While our Money Issue was still on the newsstands, the provincial government released its 2010-11 budget on Feb. 9. I won’t rehash the criticisms of the opposition and other pundits – the record deficit, the iffy revenue projections, the off-balance-sheet capital spending – but I would like to draw attention to an elephant in the room that not even the Wildrose Alliance dares take a poke at.
I’m talking about the Blob that is inexorably eating everything around it, health care. As the budget documents note, it now accounts for more than 40% of operational spending. The 17% increase in spending on health this year wipes out any savings from cutbacks in 14 other ministries and then some. Consider this: the budget cuts 800 out of the 27,000 or so civil service jobs. Meanwhile Alberta Health Services alone directly employs more than 85,000. In other words, the health infrastructure is more than three times the size of the government itself. Tail wagging the dog?

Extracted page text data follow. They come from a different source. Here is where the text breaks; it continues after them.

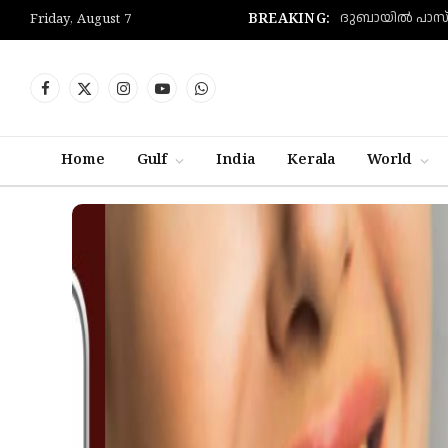
BREAKING:
Friday, August 7
Facebook
X
Instagram
YouTube
WhatsApp
(Twitter)
Home
Gulf
India
Kerala
World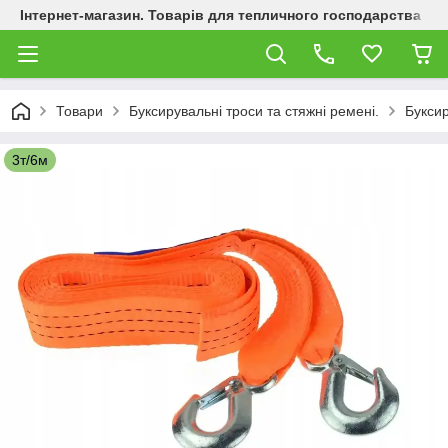
Інтернет-магазин. Товарів для тепличного господарства
Товари
Буксирувальні троси та стяжні ремені.
Буксир
3т/6м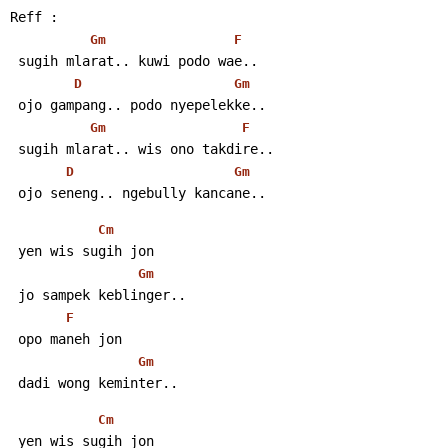
Reff :
Gm
F
 sugih mlarat.. kuwi podo wae..
D
Gm
 ojo gampang.. podo nyepelekke..
Gm
F
 sugih mlarat.. wis ono takdire..
D
Gm
 ojo seneng.. ngebully kancane..
Cm
 yen wis sugih jon
Gm
 jo sampek keblinger..
F
 opo maneh jon
Gm
 dadi wong keminter..
Cm
 yen wis sugih jon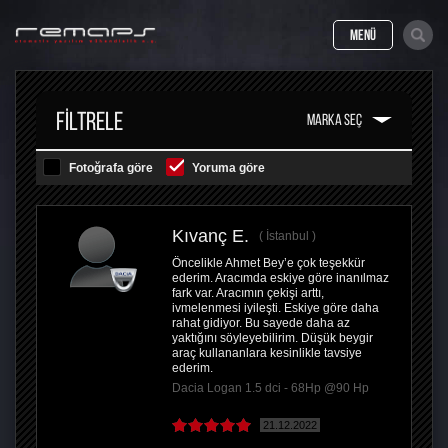
MENÜ
FILTRELE
Fotoğrafa göre
Yoruma göre
Kıvanç E.
İstanbul
Öncelikle Ahmet Bey’e çok teşekkür
ederim. Aracımda eskiye göre inanılmaz
fark var. Aracımın çekişi arttı,
ivmelenmesi iyileşti. Eskiye göre daha
rahat gidiyor. Bu sayede daha az
yaktığını söyleyebilirim. Düşük beygir
araç kullananlara kesinlikle tavsiye
ederim.
Dacia Logan 1.5 dci - 68Hp @90 Hp
21.12.2022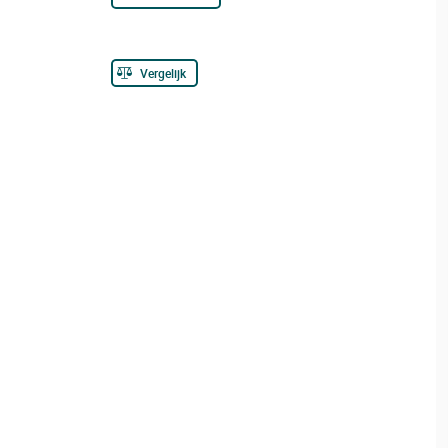
Vergelijk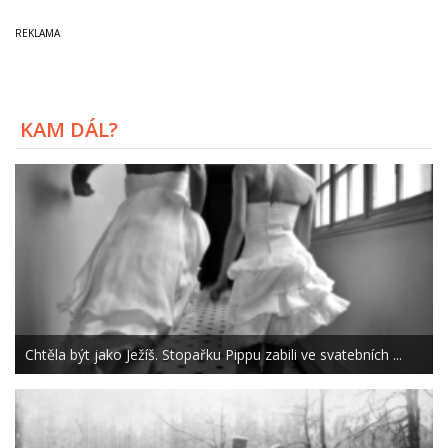
KAM DÁL?
Chtěla být jako Ježíš. Stopařku Pippu zabili ve svatebních ...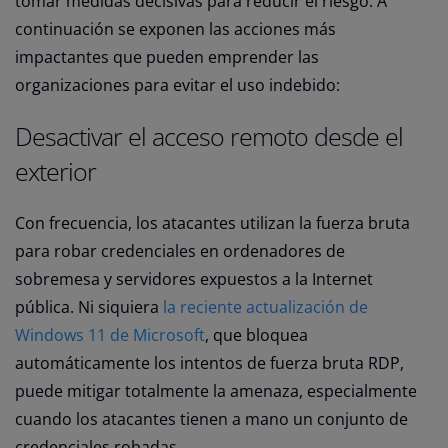
tomar medidas decisivas para reducir el riesgo. A
continuación se exponen las acciones más
impactantes que pueden emprender las
organizaciones para evitar el uso indebido:
Desactivar el acceso remoto desde el
exterior
Con frecuencia, los atacantes utilizan la fuerza bruta
para robar credenciales en ordenadores de
sobremesa y servidores expuestos a la Internet
pública. Ni siquiera
la reciente actualización de
Windows 11 de Microsoft
, que bloquea
automáticamente los intentos de fuerza bruta RDP,
puede mitigar totalmente la amenaza, especialmente
cuando los atacantes tienen a mano un conjunto de
credenciales robadas.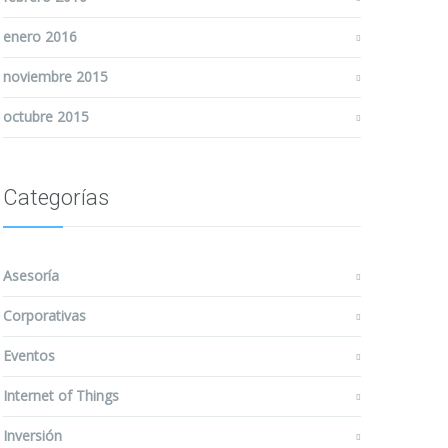
enero 2016
noviembre 2015
octubre 2015
Categorías
Asesoría
Corporativas
Eventos
Internet of Things
Inversión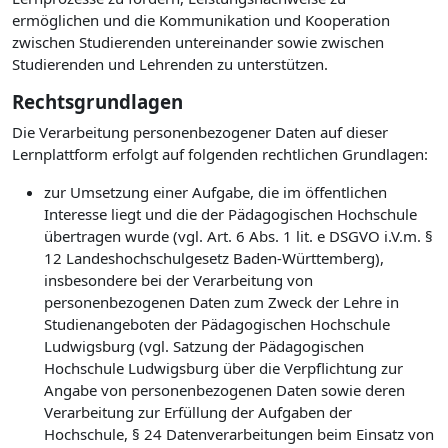
ermöglichen und die Kommunikation und Kooperation
zwischen Studierenden untereinander sowie zwischen
Studierenden und Lehrenden zu unterstützen.
Rechtsgrundlagen
Die Verarbeitung personenbezogener Daten auf dieser
Lernplattform erfolgt auf folgenden rechtlichen Grundlagen:
zur Umsetzung einer Aufgabe, die im öffentlichen
Interesse liegt und die der Pädagogischen Hochschule
übertragen wurde (vgl. Art. 6 Abs. 1 lit. e DSGVO i.V.m. §
12 Landeshochschulgesetz Baden-Württemberg),
insbesondere bei der Verarbeitung von
personenbezogenen Daten zum Zweck der Lehre in
Studienangeboten der Pädagogischen Hochschule
Ludwigsburg (vgl. Satzung der Pädagogischen
Hochschule Ludwigsburg über die Verpflichtung zur
Angabe von personenbezogenen Daten sowie deren
Verarbeitung zur Erfüllung der Aufgaben der
Hochschule, § 24 Datenverarbeitungen beim Einsatz von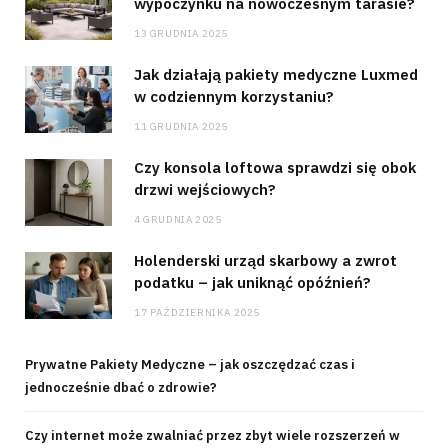
wypoczynku na nowoczesnym tarasie?
13 GRUDNIA 2025
Jak działają pakiety medyczne Luxmed
w codziennym korzystaniu?
11 GRUDNIA 2025
Czy konsola loftowa sprawdzi się obok
drzwi wejściowych?
4 GRUDNIA 2025
Holenderski urząd skarbowy a zwrot
podatku – jak uniknąć opóźnień?
17 PAŹDZIERNIKA 2025
Prywatne Pakiety Medyczne – jak oszczędzać czas i
jednocześnie dbać o zdrowie?
Czy internet może zwalniać przez zbyt wiele rozszerzeń w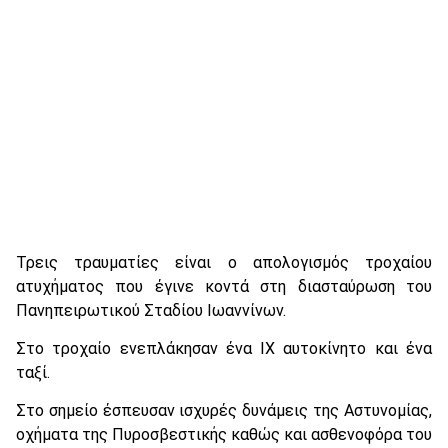
Τρεις τραυματίες είναι ο απολογισμός τροχαίου
ατυχήματος που έγινε κοντά στη διασταύρωση του
Πανηπειρωτικού Σταδίου Ιωαννίνων.
Στο τροχαίο ενεπλάκησαν ένα ΙΧ αυτοκίνητο και ένα
ταξί.
Στο σημείο έσπευσαν ισχυρές δυνάμεις της Αστυνομίας,
οχήματα της Πυροσβεστικής καθώς και ασθενοφόρα του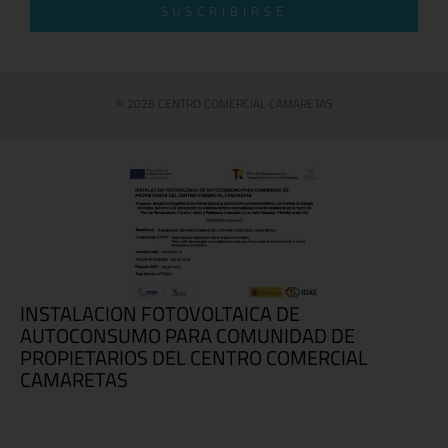
SUSCRIBIRSE
© 2026 CENTRO COMERCIAL CAMARETAS
INSTALACION FOTOVOLTAICA DE
AUTOCONSUMO PARA COMUNIDAD DE
PROPIETARIOS DEL CENTRO COMERCIAL
CAMARETAS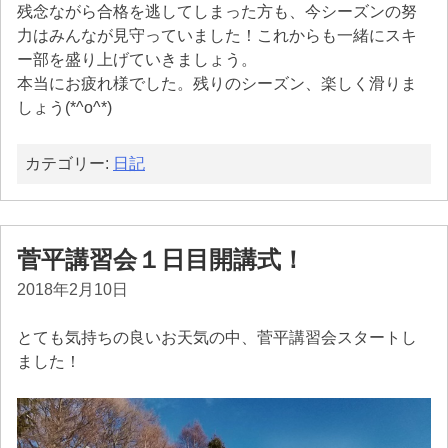
残念ながら合格を逃してしまった方も、今シーズンの努
力はみんなが見守っていました！これからも一緒にスキ
ー部を盛り上げていきましょう。
本当にお疲れ様でした。残りのシーズン、楽しく滑りま
しょう(*^o^*)
カテゴリー:
日記
菅平講習会１日目開講式！
2018年2月10日
とても気持ちの良いお天気の中、菅平講習会スタートし
ました！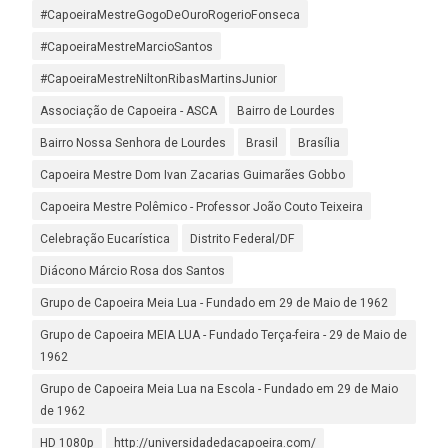
#CapoeiraMestreGogoDeOuroRogerioFonseca
#CapoeiraMestreMarcioSantos
#CapoeiraMestreNiltonRibasMartinsJunior
Associação de Capoeira - ASCA
Bairro de Lourdes
Bairro Nossa Senhora de Lourdes
Brasil
Brasília
Capoeira Mestre Dom Ivan Zacarias Guimarães Gobbo
Capoeira Mestre Polêmico - Professor João Couto Teixeira
Celebração Eucarística
Distrito Federal/DF
Diácono Márcio Rosa dos Santos
Grupo de Capoeira Meia Lua - Fundado em 29 de Maio de 1962
Grupo de Capoeira MEIA LUA - Fundado Terça-feira - 29 de Maio de
1962
Grupo de Capoeira Meia Lua na Escola - Fundado em 29 de Maio
de 1962
HD 1080p
http://universidadedacapoeira.com/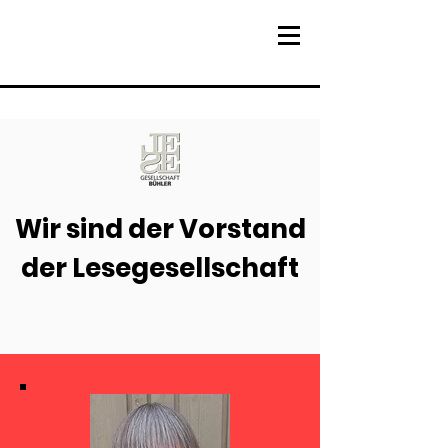
Wir sind der Vorstand
der Lesegesellschaft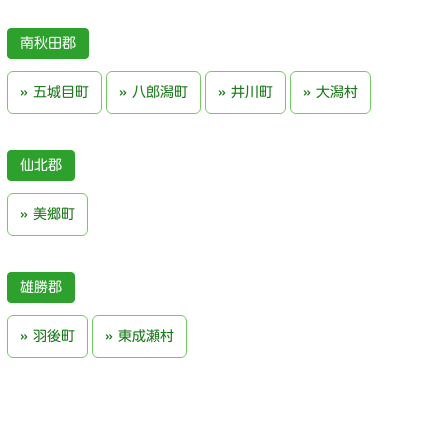
南秋田郡
五城目町
八郎潟町
井川町
大潟村
仙北郡
美郷町
雄勝郡
羽後町
東成瀬村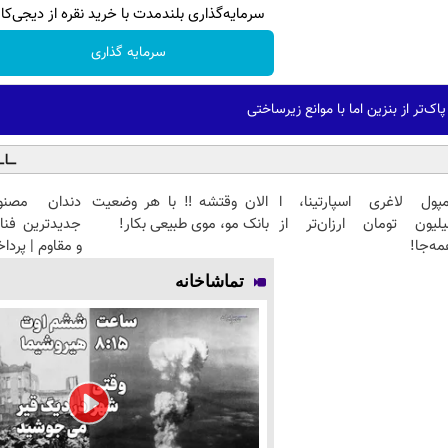
سرمایه‌گذاری بلندمدت با خرید نقره از دیجی‌کال
سرمایه گذاری
مپول لاغری اسپارتینا، ا
الان وقتشه‼️ با هر وضعیت
دندان مصنو
یلیون تومان ارزان‌تر از
بانک مو، موی طبیعی بکار!
جدیدترین فنا
ه‌جا!
و مقاوم | پرد
تماشاخانه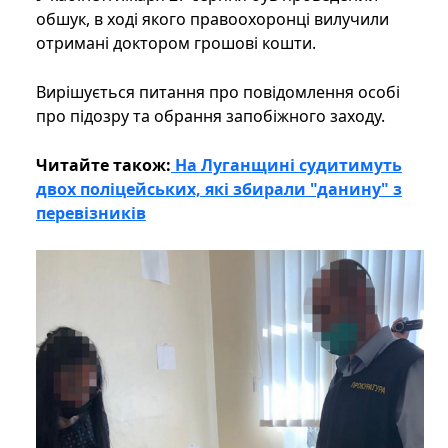
обшук, в ході якого правоохоронці вилучили
отримані доктором грошові кошти.
Вирішується питання про повідомлення особі
про підозру та обрання запобіжного заходу.
Читайте також:
На Луганщині судитимуть
двох поліцейських, які збирали "данину" з
перевізників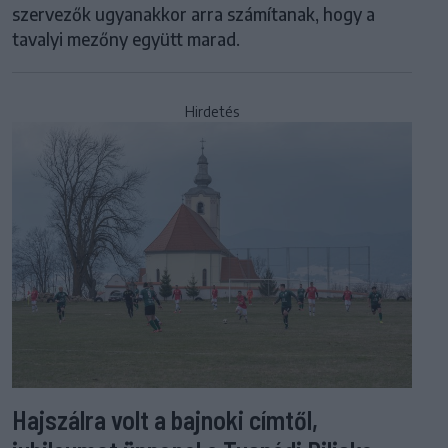
szervezők ugyanakkor arra számítanak, hogy a
tavalyi mezőny együtt marad.
Hirdetés
Hajszálra volt a bajnoki címtől,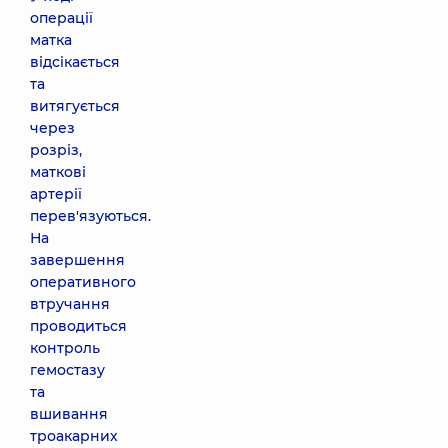
операції
матка
відсікається
та
витягується
через
розріз,
маткові
артерії
перев'язуються.
На
завершення
оперативного
втручання
проводиться
контроль
гемостазу
та
вшивання
троакарних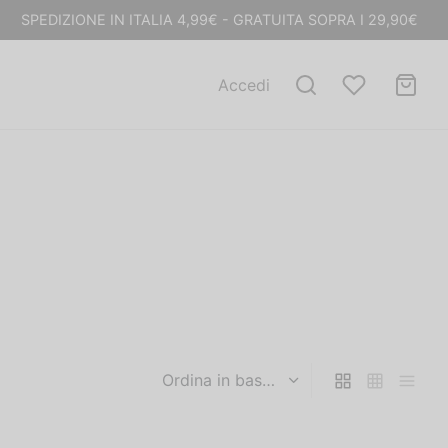
SPEDIZIONE IN ITALIA 4,99€ - GRATUITA SOPRA I 29,90€
Accedi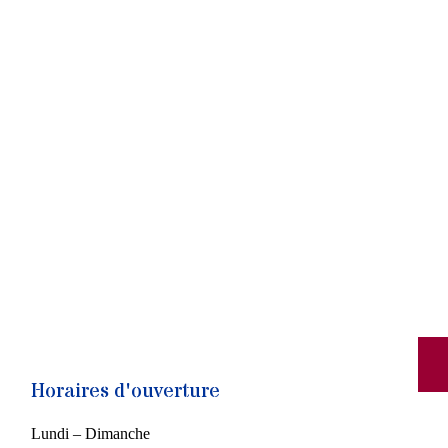
Horaires d'ouverture
Lundi – Dimanche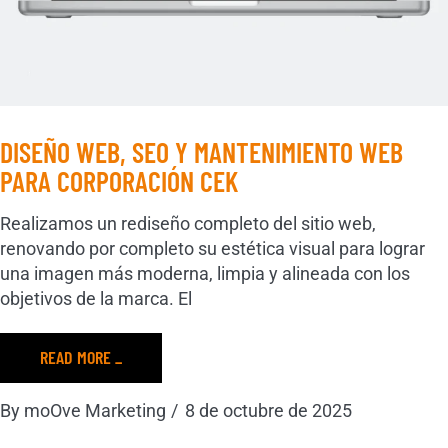
DISEÑO WEB, SEO Y MANTENIMIENTO WEB
PARA CORPORACIÓN CEK
Realizamos un rediseño completo del sitio web,
renovando por completo su estética visual para lograr
una imagen más moderna, limpia y alineada con los
objetivos de la marca. El
READ MORE _
By
moOve Marketing
8 de octubre de 2025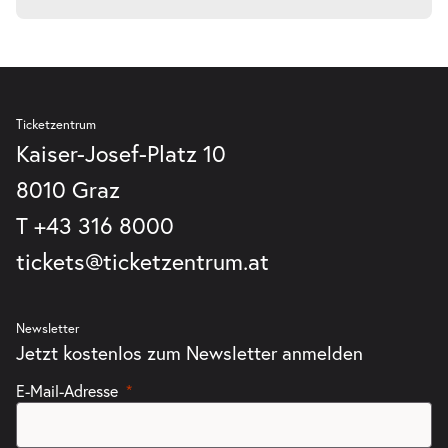
Ticketzentrum
Kaiser-Josef-Platz 10
8010 Graz
T
+43 316 8000
tickets@ticketzentrum.at
Newsletter
Jetzt kostenlos zum Newsletter anmelden
E-Mail-Adresse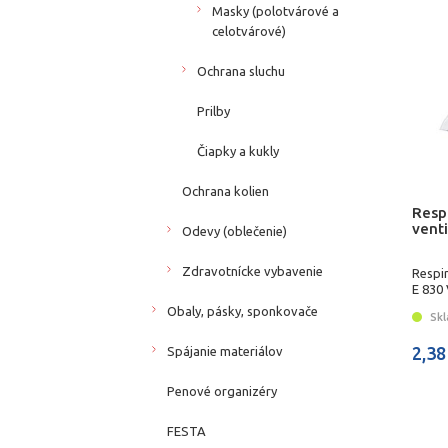
Masky (polotvárové a
celotvárové)
Ochrana sluchu
Prilby
Čiapky a kukly
Ochrana kolien
Resp
venti
Odevy (oblečenie)
Zdravotnícke vybavenie
Respi
E 830
Obaly, pásky, sponkovače
Skl
2,38
Spájanie materiálov
Penové organizéry
FESTA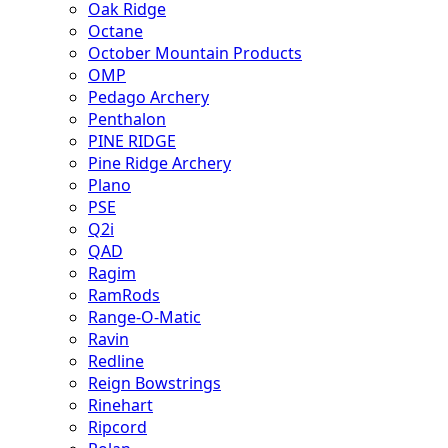
Oak Ridge
Octane
October Mountain Products
OMP
Pedago Archery
Penthalon
PINE RIDGE
Pine Ridge Archery
Plano
PSE
Q2i
QAD
Ragim
RamRods
Range-O-Matic
Ravin
Redline
Reign Bowstrings
Rinehart
Ripcord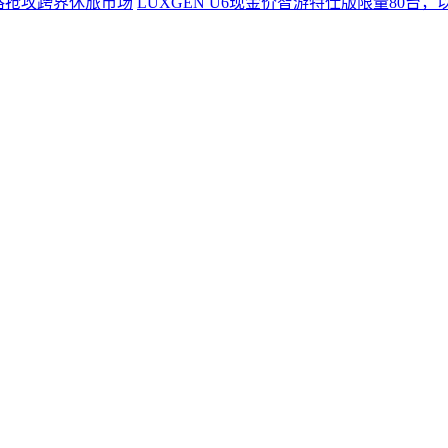
LUXGEN U6现金价智游特仕版限量80台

Of course everybody wants quality health care – the polls confirm this, hence the political parties don’t want to touch it. And the same phenomenon is taking place everywhere in the developed world; just witness the debate over “Obamacare” in the United States. But as the province that spends the most on it in Canada and sets the benchmark for doctors’ and nurses’ compensation nationwide, Alberta should be taking the lead on a discussion of how to control costs.
It involves some hard questions. For example, an inordinate share of health care spending is consumed by patients in their last year of life. Meanwhile, medical science keeps coming up with expensive new technologies to prolong that a little bit longer. But for governments concerned with the well-being of the whole society is this the best use of limited funds? How do you tell a taxpayer the technology is available to keep their loved one alive, but we can’t afford it? Still, we need to be having this discussion and we aren’t.